▸ Task brief
Only the text is wanted; write out each record below exactly and exclude all pictures.

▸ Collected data
┏━━

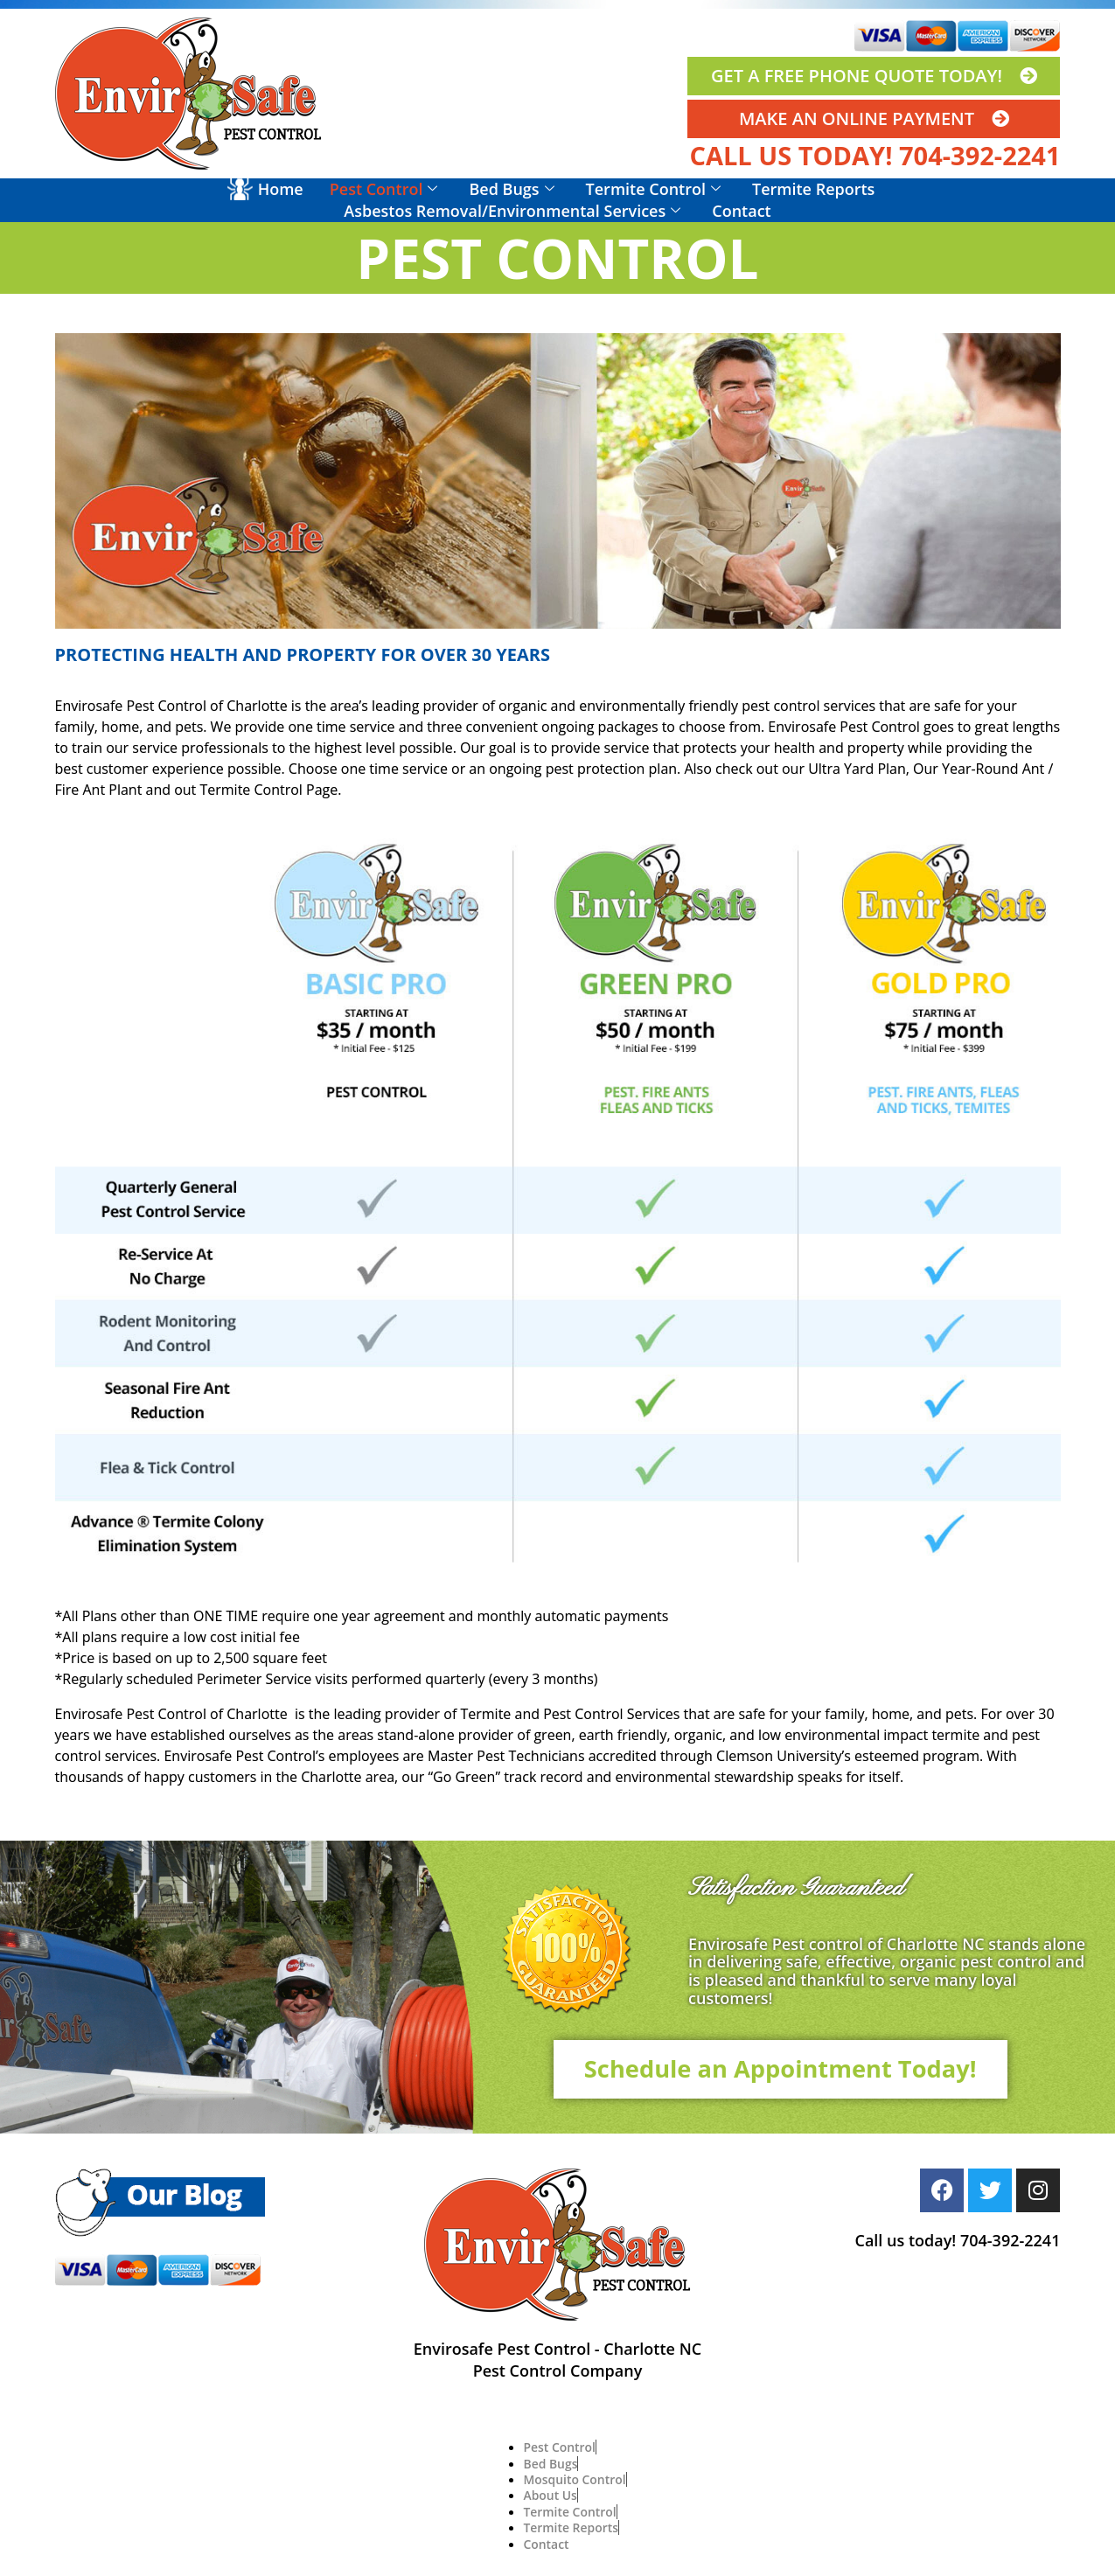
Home (280, 188)
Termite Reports (813, 188)
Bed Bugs (511, 188)
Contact (741, 210)
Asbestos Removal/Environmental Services (512, 210)
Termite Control (653, 188)
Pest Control (384, 188)
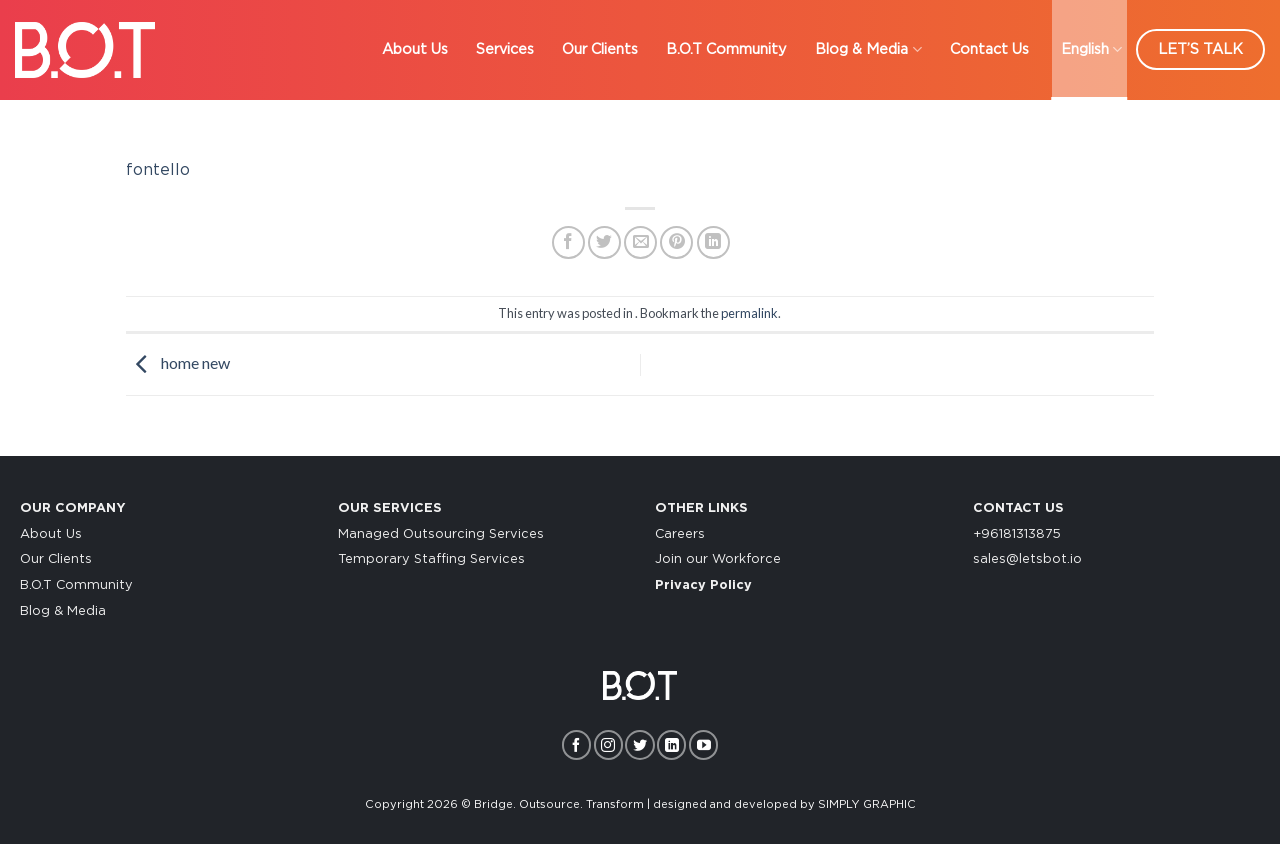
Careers (680, 534)
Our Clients (56, 559)
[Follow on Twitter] (639, 744)
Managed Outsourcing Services (441, 534)
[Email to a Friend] (640, 242)
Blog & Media (63, 611)
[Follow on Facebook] (576, 744)
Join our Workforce (718, 559)
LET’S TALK (1200, 49)
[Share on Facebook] (568, 242)
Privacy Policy (703, 585)
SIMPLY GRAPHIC (867, 804)
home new (178, 362)
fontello (158, 170)
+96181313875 (1017, 534)
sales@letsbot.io (1027, 559)
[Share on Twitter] (604, 242)
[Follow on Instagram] (608, 744)
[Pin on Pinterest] (676, 242)
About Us (51, 534)
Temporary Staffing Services (431, 559)
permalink (749, 313)
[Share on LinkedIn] (713, 242)
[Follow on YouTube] (703, 744)
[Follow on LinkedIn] (671, 744)
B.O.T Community (76, 585)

┗━━

▸ Result for this exercise
Home (280, 188)
Termite Reports (813, 188)
Bed Bugs (511, 188)
Contact (741, 210)
Asbestos Removal/Environmental Services (512, 210)
Termite Control (653, 188)
Pest Control (384, 188)
Careers (680, 534)
Our Clients (56, 559)
[Follow on Twitter] (639, 744)
Managed Outsourcing Services (441, 534)
[Email to a Friend] (640, 242)
Blog & Media (63, 611)
[Follow on Facebook] (576, 744)
Join our Workforce (718, 559)
LET’S TALK (1200, 49)
[Share on Facebook] (568, 242)
Privacy Policy (703, 585)
SIMPLY GRAPHIC (867, 804)
home new (178, 362)
fontello (158, 170)
+96181313875 (1017, 534)
sales@letsbot.io (1027, 559)
[Share on Twitter] (604, 242)
[Follow on Instagram] (608, 744)
[Pin on Pinterest] (676, 242)
About Us (51, 534)
Temporary Staffing Services (431, 559)
permalink (749, 313)
[Share on LinkedIn] (713, 242)
[Follow on YouTube] (703, 744)
[Follow on LinkedIn] (671, 744)
B.O.T Community (76, 585)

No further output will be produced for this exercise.